What is the algorithm called for the increase in how many times you will roll successfully as you decrease the chances for failure

Question

Let's say you have a 20 sided dice and every side is considered bad, but each time you roll a bad side it will no longer be bad for future rolls.
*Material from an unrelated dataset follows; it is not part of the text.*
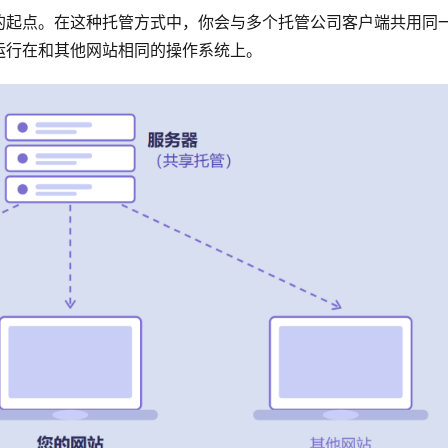
的起点。在这种托管方式中，你会与多个托管公司客户端共用同
运行在和其他网站相同的操作系统上。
I am looking for the mathmatical term for the scale of increase on the expected amount of times you will be able to roll success as bad sides are removed

Answer 1

You are looking at the distribution of the count for rolls of a twenty sided dice until some number appears a second time.   Who knows what this is called, but anyway:

Let $X$ denote this random variable.   The event $\{X=k\}$ is that of showing some permutation of $(k-1)$ distinct numbers, followed by a repetition of one of these.   There can be between at least $2$ and at most $21$ rolls before some number is encountered a second time.   Thus:

$$\begin{align}\mathsf P(X=k) ~=~& \left(\frac {{^{20}{\rm P}_{k-1}}}{20^{k-1}}\right)\dfrac{(k-1)}{20}~\mathbf 1_{k\in\{2,..,21\}} \\[1ex] =~& \dfrac{20!~(k-1)}{(21-k)!~20^k}~\mathbf 1_{k\in\{2,..,21\}} \\[3ex] \mathsf E(X)~=~&\dfrac{4027894135040576041}{640000000000000000} ~~\approx~~6.{\small 2\tiny 9}\end{align}$$